The UK Committee on Climate Change have released their recommendations for a net zero UK by 2050. It is a colossal missed opportunity. The commitment to tree planting is exceptionally weak and ecologically incoherent – it aims to raise the percentage of forest cover in the UK to 17% from 13%, so just over 1% more tree cover per decade to 2050.

It assumes that trees cannot grow at all in places where commercial forestry cannot happen, and sees the purpose of forests as being plantations to burn. We know that plantations store 40 times less carbon than natural forests even if we don’t burn them. This means the CCC are setting us up for an approach which will fail our own generation, let alone future ones, on both climate change and biodiversity.

The tree planting targets are just one example of the myopic, toothless approach to the inseparable crises of biodiversity and climate breakdown which characterises this report.
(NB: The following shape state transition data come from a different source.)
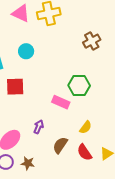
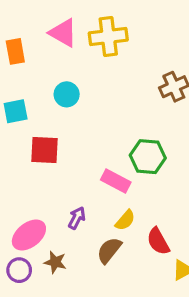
yellow semicircle: (86, 127) -> (125, 220), moved
red semicircle: (84, 152) -> (158, 241), moved
brown star: (28, 163) -> (55, 262), moved

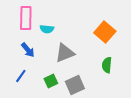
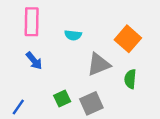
cyan semicircle: (47, 29) -> (73, 35), moved
gray triangle: (65, 53) -> (99, 64), moved
blue line: (21, 76) -> (18, 107), moved

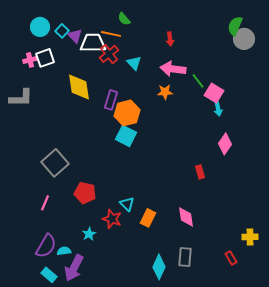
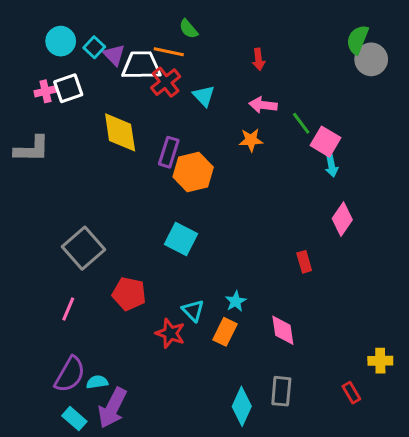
pink arrow: (173, 69) -> (263, 105), size x0.7
cyan square: (126, 136) -> (181, 239), moved
cyan star: (89, 234) -> (236, 301), moved

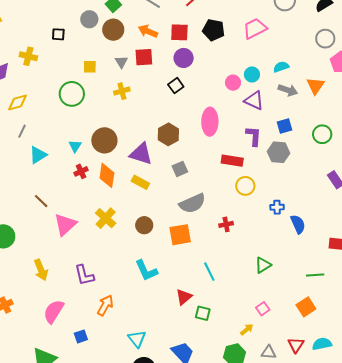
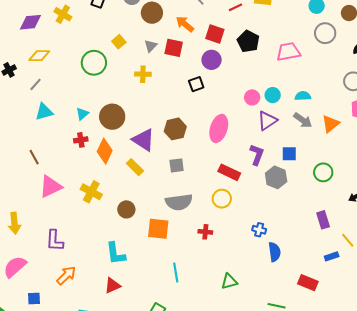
yellow square: (90, 67) -> (119, 42), turned 32
purple triangle: (254, 100) -> (267, 121), turned 45
yellow circle: (245, 186) -> (222, 199), moved
yellow cross: (106, 218) -> (91, 192), turned -30
red triangle: (184, 297) -> (112, 285), moved

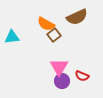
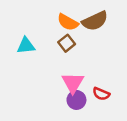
orange semicircle: (46, 24) -> (68, 22), moved
cyan triangle: (12, 37) -> (26, 46), moved

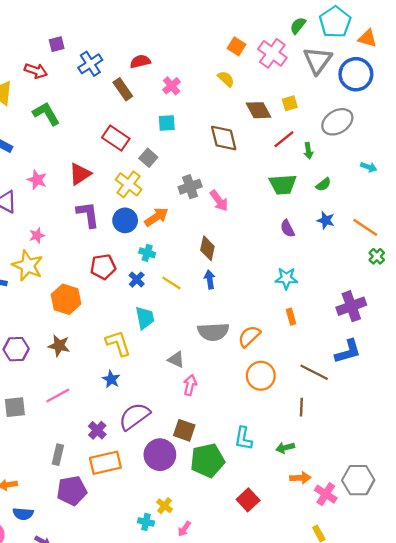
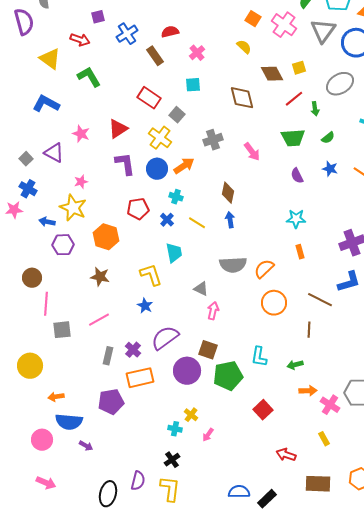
pink arrow: (219, 201) -> (252, 152), moved
purple hexagon: (16, 349) -> (63, 245), moved
gray rectangle: (58, 455) -> (108, 356), moved
blue semicircle: (23, 514) -> (69, 422), size x1.5

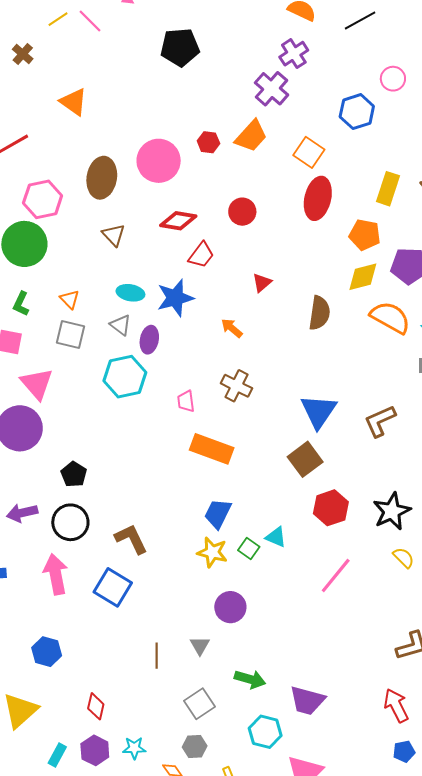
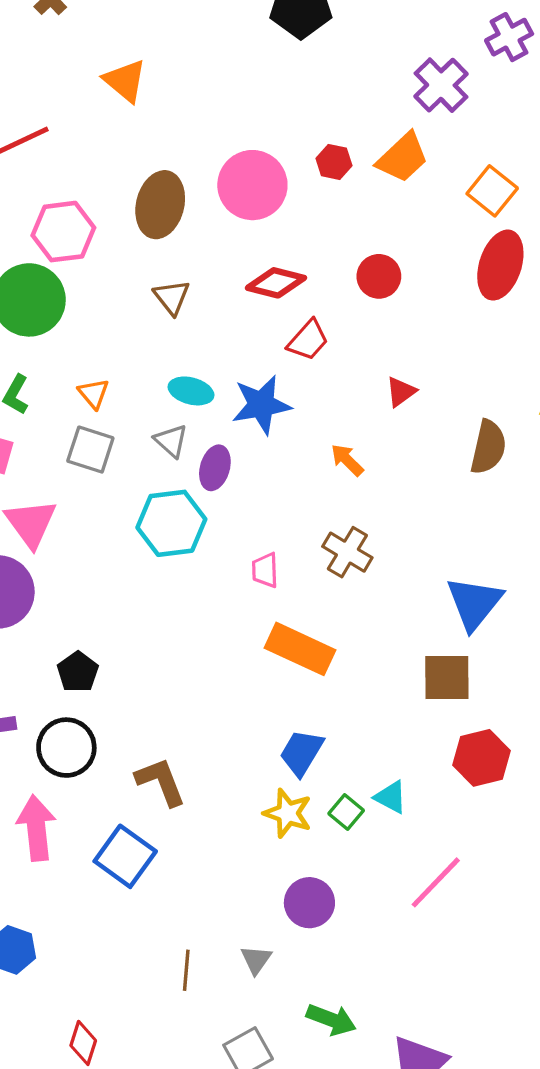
purple cross: (294, 54) -> (509, 37), moved
brown square: (305, 459) -> (447, 678), turned 32
pink line: (336, 576) -> (436, 882), moved

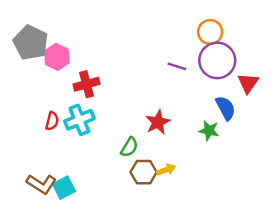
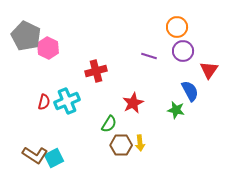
purple circle: (217, 60) -> (183, 51), size x0.7
red cross: (87, 84) -> (96, 71), moved
yellow arrow: (166, 170) -> (140, 143), turned 105

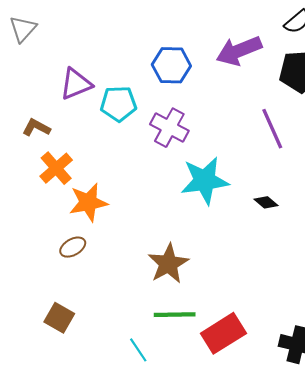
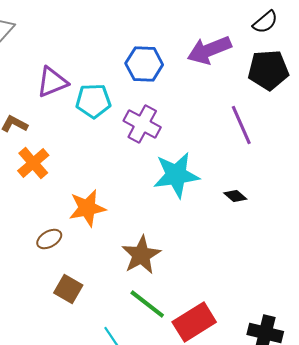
orange star: (88, 202) -> (87, 208), moved
green line: (175, 315) -> (147, 304), turned 39
brown square: (59, 318) -> (68, 289), moved

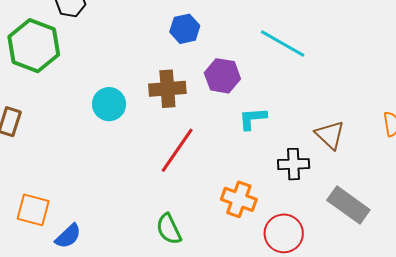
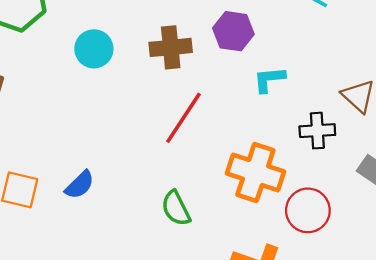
cyan circle: (109, 104) -> (94, 49), moved
orange cross: (239, 199) -> (255, 172), size x1.4
blue semicircle: (68, 236) -> (80, 185), moved

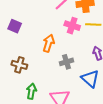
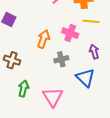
pink cross: (72, 26) -> (70, 33), moved

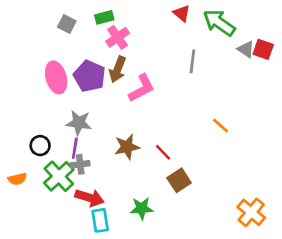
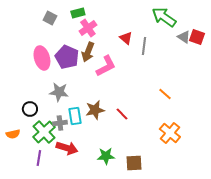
red triangle: (182, 13) -> (126, 38), moved
purple line: (75, 148) -> (39, 158), moved
brown square: (179, 180) -> (134, 163), moved, turned 30
orange cross: (251, 212) -> (170, 133), moved
cyan rectangle: (100, 220) -> (75, 116), moved

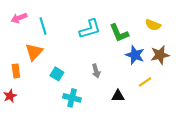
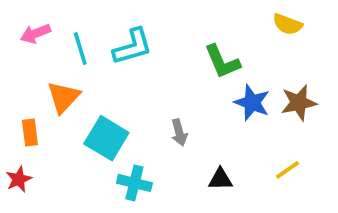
yellow semicircle: (153, 25) -> (288, 24), moved
cyan L-shape: (90, 29) -> (133, 47), moved
cyan square: (57, 74) -> (106, 138), size x1.6
yellow line: (145, 82) -> (288, 170), moved

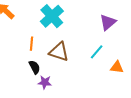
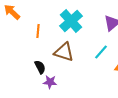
cyan cross: (52, 16) -> (71, 21), moved
orange line: (31, 44) -> (38, 31), moved

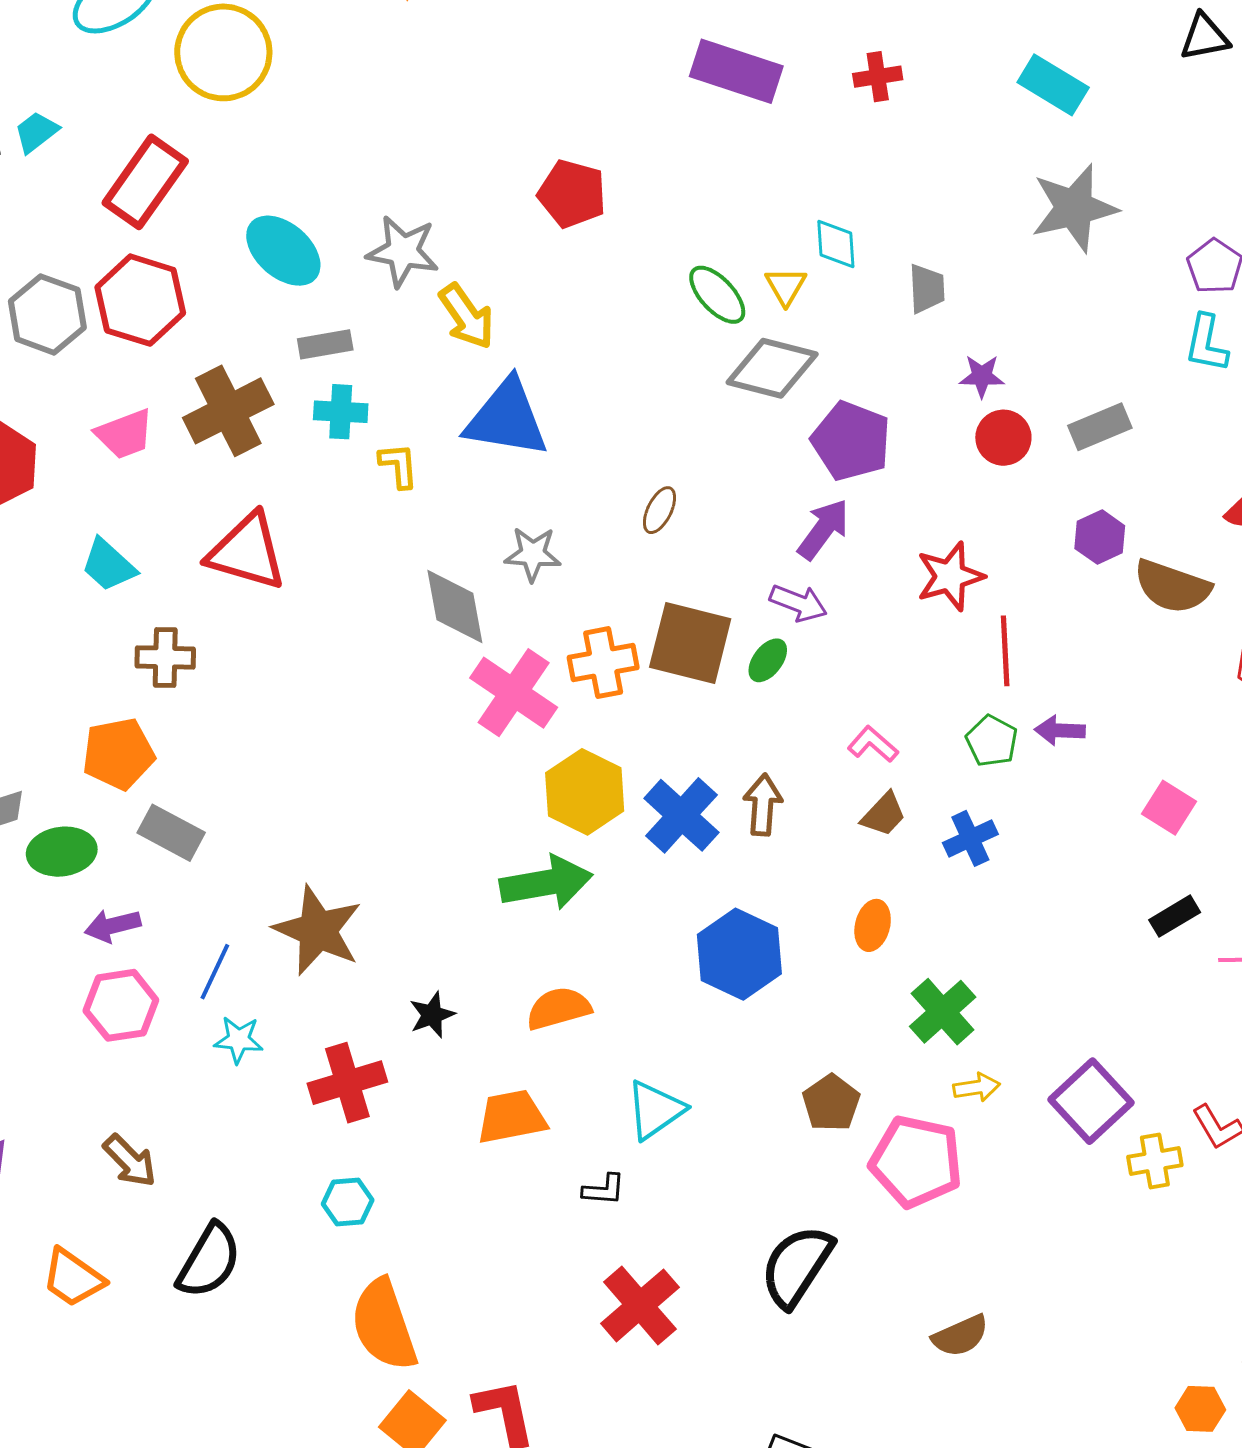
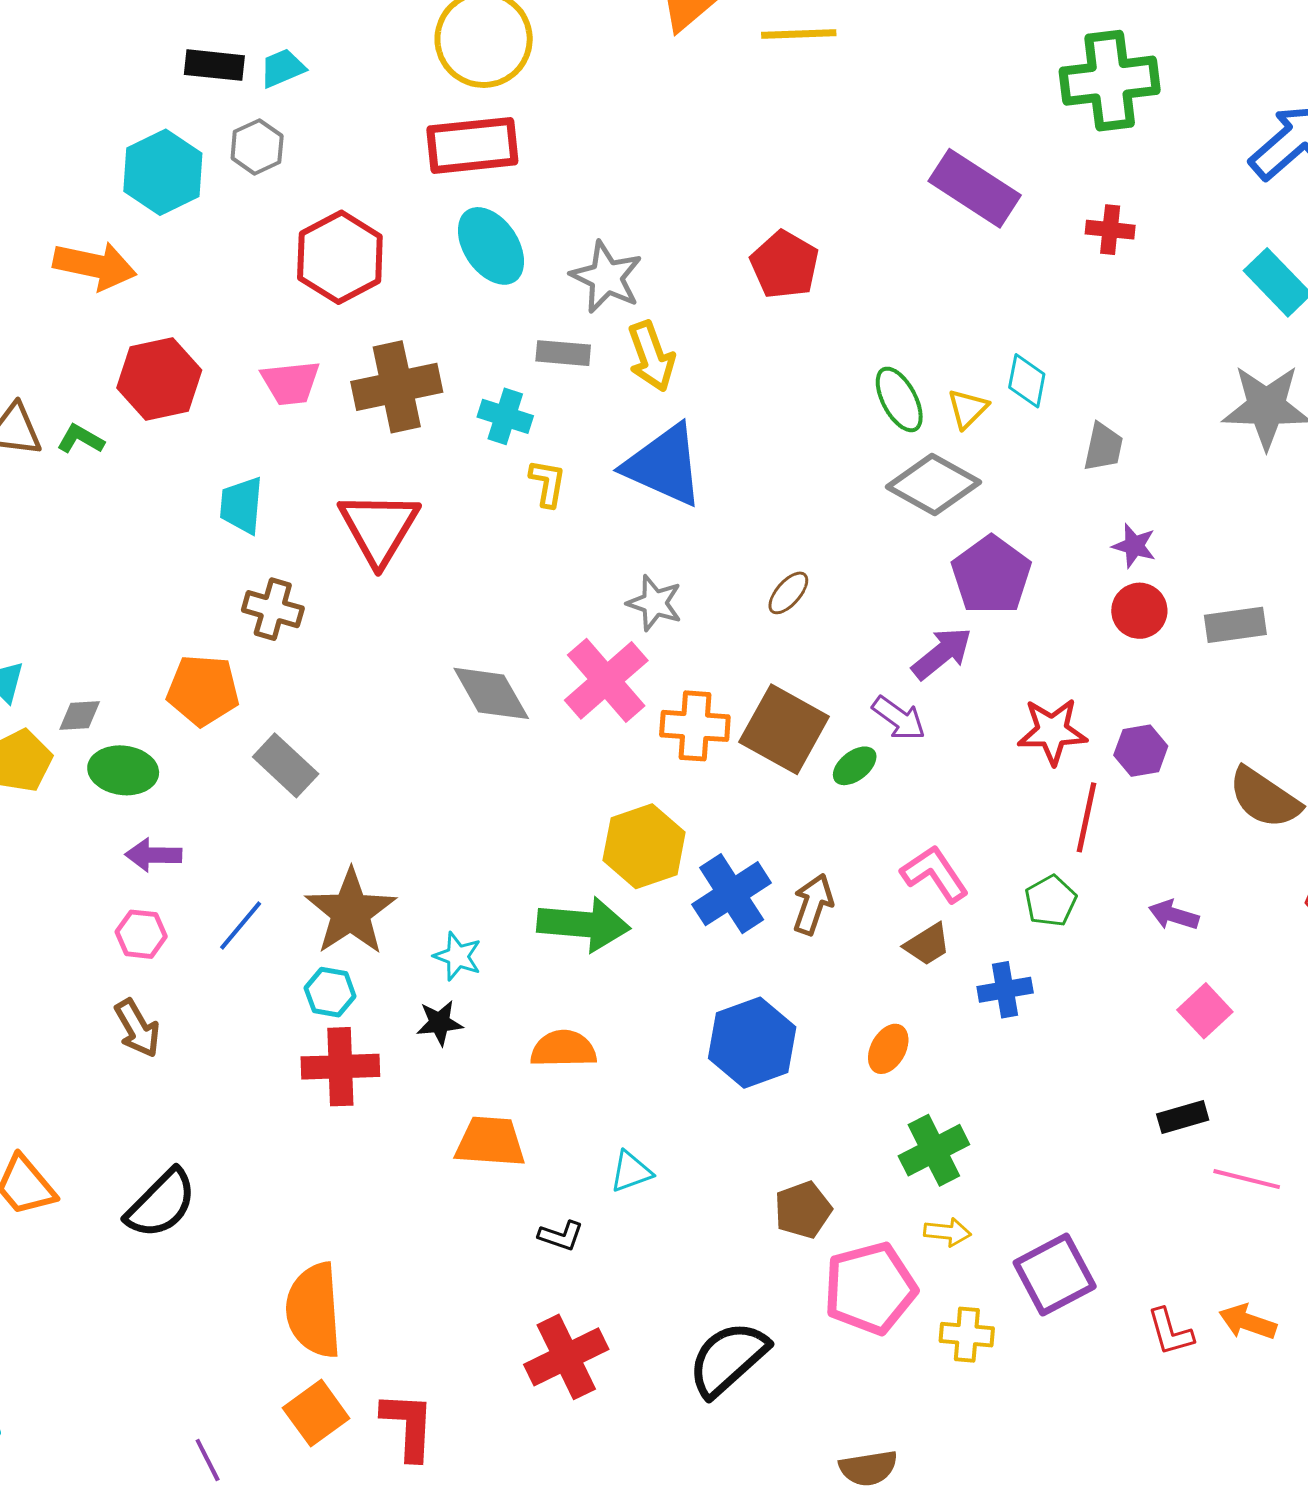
red rectangle: (145, 182) -> (472, 145), moved, turned 34
gray hexagon: (47, 314) -> (257, 147), moved, size x0.7
gray rectangle: (325, 344) -> (563, 353), moved
purple hexagon: (1100, 537) -> (1141, 751), moved
red triangle: (247, 552) -> (379, 528), turned 30
cyan trapezoid: (108, 565) -> (242, 505), turned 38
gray diamond: (455, 607) -> (491, 693), moved, turned -34
pink cross: (514, 693) -> (606, 680), moved
purple arrow: (1060, 730) -> (1174, 915), moved
pink L-shape: (873, 744) -> (935, 874), size x1.4
gray rectangle: (171, 833) -> (286, 765), moved
pink hexagon: (121, 1005) -> (141, 934), size x0.7
cyan star: (239, 1040) -> (458, 956), moved
cyan triangle: (655, 1110) -> (631, 1172), size x0.7
brown arrow: (130, 1161) -> (137, 1028), moved
yellow cross: (1155, 1161) -> (967, 1335), moved
pink pentagon: (916, 1162) -> (870, 1288), turned 30
cyan hexagon: (348, 1202) -> (330, 992), moved

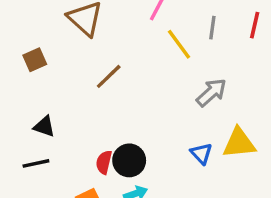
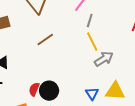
gray line: (212, 28) -> (90, 20), moved
yellow line: (179, 44) -> (92, 42), moved

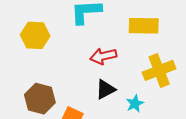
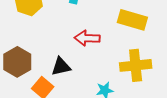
black triangle: (105, 89) -> (61, 67), moved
There is not one mention of natural solutions, nor of rewilding and restoration and the fundamental role these tools must play in restoring biodiversity and locking up carbon sustainably. Existing land-use strategies are failing ­– nature is in collapse across Europe – it is time to be brave.

In some cases matching the recommendations of the CCC would actually mean slowing down the progress we are currently making. For example if meat consumption drops to their suggested level there will be a 10% drop in sheep and cattle numbers by 2050, but they have fallen 20% since 2000.

There is an occasional glimmer of hope. A recommendation on tackling peatland burning is welcome. The rate of change they recommend might have been positive had we kicked off their proposed model in 1990. But it is too late now. The UN says ‘we need to catch up on the years we procrastinated’ and cut emissions by over 7% a year from now. This set of recommendations offers nothing for our climate, our biodiversity, or our shared future.